Comparing apples with oranges

The Climate Group has posted an interesting story on its website and has been tweeting a key graph from the piece of work (below) with the attached text saying “From 2000 to 2012, wind and solar energy increased respectively 16-fold and 49-fold”.

Climate Group Image

The story is headed “Wind and Solar Power is Catching up with Nuclear” and argues correctly that the global installed capacity of these two new sources of electricity are catching up with nuclear. Although the article concludes with the sobering reality that actual generation from wind and solar are still just a fraction of that from nuclear, the headline and certainly the tweets are somewhat misleading.

Both wind and solar have very low on-stream factors, something like 30% and 20% respectively in the USA, whereas nuclear is close to 90%. This means that although 1 GW of solar can deliver up to 1 GW of output, this is highly intermittent, needs considerable backup and results in an average output of only 200 MW (with a low of zero half the time).

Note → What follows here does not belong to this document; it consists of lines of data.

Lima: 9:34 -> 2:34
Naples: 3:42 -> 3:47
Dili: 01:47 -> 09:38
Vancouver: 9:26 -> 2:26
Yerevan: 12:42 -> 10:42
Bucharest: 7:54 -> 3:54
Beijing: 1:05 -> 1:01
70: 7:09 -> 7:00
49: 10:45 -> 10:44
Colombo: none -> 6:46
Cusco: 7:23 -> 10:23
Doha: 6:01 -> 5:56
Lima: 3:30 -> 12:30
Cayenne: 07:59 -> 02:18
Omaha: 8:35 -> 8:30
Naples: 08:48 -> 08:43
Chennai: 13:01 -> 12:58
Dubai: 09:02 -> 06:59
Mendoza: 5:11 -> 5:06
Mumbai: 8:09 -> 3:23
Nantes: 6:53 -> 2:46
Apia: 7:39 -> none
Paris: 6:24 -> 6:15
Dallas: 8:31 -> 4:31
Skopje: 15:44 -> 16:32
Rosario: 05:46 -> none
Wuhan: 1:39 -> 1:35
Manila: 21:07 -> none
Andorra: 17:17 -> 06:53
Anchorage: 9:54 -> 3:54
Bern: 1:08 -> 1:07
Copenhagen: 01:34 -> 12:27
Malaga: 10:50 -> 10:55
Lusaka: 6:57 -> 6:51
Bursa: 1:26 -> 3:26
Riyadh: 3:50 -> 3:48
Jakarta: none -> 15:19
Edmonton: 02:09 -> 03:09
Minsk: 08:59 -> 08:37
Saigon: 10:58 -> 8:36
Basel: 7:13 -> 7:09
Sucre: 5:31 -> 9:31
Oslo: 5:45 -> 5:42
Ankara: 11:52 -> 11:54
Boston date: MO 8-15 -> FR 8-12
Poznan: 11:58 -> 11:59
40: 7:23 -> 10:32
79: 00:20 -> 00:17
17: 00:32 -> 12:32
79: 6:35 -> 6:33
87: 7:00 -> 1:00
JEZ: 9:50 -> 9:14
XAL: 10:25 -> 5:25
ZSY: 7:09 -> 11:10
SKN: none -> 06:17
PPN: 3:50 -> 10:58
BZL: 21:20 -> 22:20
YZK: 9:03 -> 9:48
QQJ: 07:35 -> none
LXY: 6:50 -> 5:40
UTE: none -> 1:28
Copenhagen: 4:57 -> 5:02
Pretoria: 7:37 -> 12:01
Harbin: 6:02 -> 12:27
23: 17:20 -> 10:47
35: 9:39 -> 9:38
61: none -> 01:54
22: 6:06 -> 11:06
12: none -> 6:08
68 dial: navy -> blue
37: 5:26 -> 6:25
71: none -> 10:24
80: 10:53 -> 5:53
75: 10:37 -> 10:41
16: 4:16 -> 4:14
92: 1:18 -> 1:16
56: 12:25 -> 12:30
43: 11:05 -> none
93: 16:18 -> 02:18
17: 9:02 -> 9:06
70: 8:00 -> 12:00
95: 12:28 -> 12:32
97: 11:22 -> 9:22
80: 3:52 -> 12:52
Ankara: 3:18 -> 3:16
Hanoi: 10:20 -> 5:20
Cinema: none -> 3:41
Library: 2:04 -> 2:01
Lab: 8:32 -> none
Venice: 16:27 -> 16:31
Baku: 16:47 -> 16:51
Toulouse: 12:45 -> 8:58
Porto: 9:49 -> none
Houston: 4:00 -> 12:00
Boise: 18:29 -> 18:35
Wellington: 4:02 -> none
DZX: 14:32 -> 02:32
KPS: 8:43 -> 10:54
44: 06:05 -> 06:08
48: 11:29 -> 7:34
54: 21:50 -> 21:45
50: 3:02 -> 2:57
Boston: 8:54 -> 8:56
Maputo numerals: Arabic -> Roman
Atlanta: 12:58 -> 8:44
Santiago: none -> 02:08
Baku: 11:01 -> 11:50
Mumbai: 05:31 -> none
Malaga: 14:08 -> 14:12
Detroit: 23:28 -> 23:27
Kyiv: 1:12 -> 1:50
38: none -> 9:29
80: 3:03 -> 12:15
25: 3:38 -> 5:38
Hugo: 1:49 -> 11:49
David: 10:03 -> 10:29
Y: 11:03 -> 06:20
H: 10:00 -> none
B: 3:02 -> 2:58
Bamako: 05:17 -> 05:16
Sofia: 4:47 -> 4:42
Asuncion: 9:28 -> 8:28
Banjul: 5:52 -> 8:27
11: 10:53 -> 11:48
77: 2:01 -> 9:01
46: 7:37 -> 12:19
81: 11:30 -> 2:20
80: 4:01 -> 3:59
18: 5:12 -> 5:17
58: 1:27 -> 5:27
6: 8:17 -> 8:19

By contrast a 1 GW nuclear power station is on stream most of the time and delivers about 1 GW 24/7 throughout the year. Therefore, comparing solar or wind capacity with nuclear capacity gives little insight into the actual energy being generated, which is really the point of any comparison in the first instance. The global generating picture actually looks like this (Source: BP Statistical Review of World Energy 2014);

Generation by source

Wind, but particularly solar generation are still only a fraction of nuclear generation, even with the global nuclear turndown following Fukushima. Interestingly, both wind and solar are only rising at about the same rate that nuclear did in the 1960s and 1970s, so we might expect another 30+ years before they reach the level that nuclear is at today, at least in terms of actual generation.

The comparison of capacity rather than generation has become a staple of the renewable energy industry. Both coal and nuclear provide base load electricity and have very high on-stream factors. Depending on the national circumstances, natural gas may be base load and therefore also have a high on-stream factor, but in the USA it has been closer to 50% as it is quite often used intermittently to match the variability of renewables and the peaks in demand from customers (e.g. early evenings when people come home from work and cook dinner). This is because of the ease with which natural gas generation can be dispatched into or removed from the grid. However, natural gas is also becoming baseload in some parts of the USA given the price of gas and the closure of older coal plants.

Capacity comparisons look great in that they can make it appear that vast amounts of renewable energy is entering the energy mix when in fact that is not the case, at least not to the extent implied. Renewable energy will undoubtedly have its day, but like nuclear and even fossil fuels before it, a generation or two will likely have to pass before we can note its significant impact and possibly even its eventual dominance in the power sector.